__WHAT YOU HAVE TO DO__: Return the entries in their entirety, precisely as given.
*** EXTRACTED RECORDS ***
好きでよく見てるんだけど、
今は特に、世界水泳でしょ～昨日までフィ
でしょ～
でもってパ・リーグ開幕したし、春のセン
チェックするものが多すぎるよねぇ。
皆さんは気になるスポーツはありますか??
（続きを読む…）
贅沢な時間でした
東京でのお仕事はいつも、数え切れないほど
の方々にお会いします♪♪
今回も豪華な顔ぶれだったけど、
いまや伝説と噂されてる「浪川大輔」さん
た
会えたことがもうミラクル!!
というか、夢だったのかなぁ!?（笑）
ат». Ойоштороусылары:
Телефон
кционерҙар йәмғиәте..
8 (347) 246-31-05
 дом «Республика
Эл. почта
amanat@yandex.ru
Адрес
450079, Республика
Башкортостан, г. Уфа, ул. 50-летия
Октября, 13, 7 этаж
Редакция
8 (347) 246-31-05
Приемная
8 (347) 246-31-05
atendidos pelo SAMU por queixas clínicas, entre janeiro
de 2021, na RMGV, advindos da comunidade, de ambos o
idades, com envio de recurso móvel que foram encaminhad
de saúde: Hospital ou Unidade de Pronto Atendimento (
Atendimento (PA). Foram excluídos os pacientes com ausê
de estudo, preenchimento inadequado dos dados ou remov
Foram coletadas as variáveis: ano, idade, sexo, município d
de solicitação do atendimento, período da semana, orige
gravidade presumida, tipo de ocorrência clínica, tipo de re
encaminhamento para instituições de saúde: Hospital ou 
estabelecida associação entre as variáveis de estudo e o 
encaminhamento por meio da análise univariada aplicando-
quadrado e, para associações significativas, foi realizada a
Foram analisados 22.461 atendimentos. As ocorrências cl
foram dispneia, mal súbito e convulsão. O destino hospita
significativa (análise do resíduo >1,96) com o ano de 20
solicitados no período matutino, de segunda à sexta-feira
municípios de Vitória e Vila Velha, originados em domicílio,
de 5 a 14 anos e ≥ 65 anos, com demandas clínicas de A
*** End of EXTRACTED RECORDS ***
__YOUR SOLUTION__:
好きでよく見てるんだけど、
今は特に、世界水泳でしょ～昨日までフィ
でしょ～
でもってパ・リーグ開幕したし、春のセン
チェックするものが多すぎるよねぇ。
皆さんは気になるスポーツはありますか??
（続きを読む…）
贅沢な時間でした
東京でのお仕事はいつも、数え切れないほど
の方々にお会いします♪♪
今回も豪華な顔ぶれだったけど、
いまや伝説と噂されてる「浪川大輔」さん
た
会えたことがもうミラクル!!
というか、夢だったのかなぁ!?（笑）
ат». Ойоштороусылары:
Телефон
кционерҙар йәмғиәте..
8 (347) 246-31-05
 дом «Республика
Эл. почта
amanat@yandex.ru
Адрес
450079, Республика
Башкортостан, г. Уфа, ул. 50-летия
Октября, 13, 7 этаж
Редакция
8 (347) 246-31-05
Приемная
8 (347) 246-31-05
atendidos pelo SAMU por queixas clínicas, entre janeiro
de 2021, na RMGV, advindos da comunidade, de ambos o
idades, com envio de recurso móvel que foram encaminhad
de saúde: Hospital ou Unidade de Pronto Atendimento (
Atendimento (PA). Foram excluídos os pacientes com ausê
de estudo, preenchimento inadequado dos dados ou remov
Foram coletadas as variáveis: ano, idade, sexo, município d
de solicitação do atendimento, período da semana, orige
gravidade presumida, tipo de ocorrência clínica, tipo de re
encaminhamento para instituições de saúde: Hospital ou 
estabelecida associação entre as variáveis de estudo e o 
encaminhamento por meio da análise univariada aplicando-
quadrado e, para associações significativas, foi realizada a
Foram analisados 22.461 atendimentos. As ocorrências cl
foram dispneia, mal súbito e convulsão. O destino hospita
significativa (análise do resíduo >1,96) com o ano de 20
solicitados no período matutino, de segunda à sexta-feira
municípios de Vitória e Vila Velha, originados em domicílio,
de 5 a 14 anos e ≥ 65 anos, com demandas clínicas de A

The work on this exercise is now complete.